On OBD2 motors, instead of IAC, you have a motorized throttle body, that controls idle.
theres a lil servo in there that controls airflow, and when it gets excessivly dirty in there, it cant function properly. (cant control idle) 
Therefore giving you thos codes.
P0506, Idle Control System RPM Lower than Expected
P1582, Idle Adaptation at Limit 
therefore, it needs to be removed and cleaned out http://****************.com/smile/emthup.gif (or cleaned on the car, either way works)
Happy reading: http://faculty.ccp.edu/faculty...x.htm
That'l tell ya all ya need to know http://****************.com/smile/emthup.gif 


_Modified by Michael Cahill at 7:21 PM 9-17-2009_


----------



## jorge r (Apr 27, 2006)

*Re: Where is my IAC valve in my Golf? PHOTO (Slowhare)*

The fuel pressure regulator is the disc on the fuel rail below the 5. The valve shown is for a 1984cc engine or a 2.0, not for a 1984.
Funny how they use this obd1 valve on a 1997 engine, probably Canadian information.
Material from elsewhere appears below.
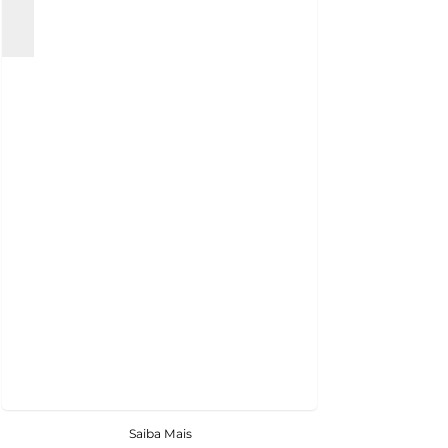
Saiba Mais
The ICV usually makes noise when the ignition key is switched to on.


----------



## Michael Cahill (Mar 28, 2008)

*Re: (Slowhare)*


_Quote, originally posted by *Slowhare* »_TB, has been removed and cleaned!!!!!

I didn't see this part.
Well how well was it cleaned?
and was a TBA performed afterwards? (or the batery removed)


----------



## Slowhare (Jun 5, 2008)

*Re: (Michael Cahill)*

All Set, Car inspected and passed. The light went out after I ran a whole bottle of Lucas injector cleaner in about 1/3 tank of fuel. Car Runs great now. So cleaning the TB and Running the Lucas helped out enough to clear codes. 
Thanks for everyones help. Til' next time....


----------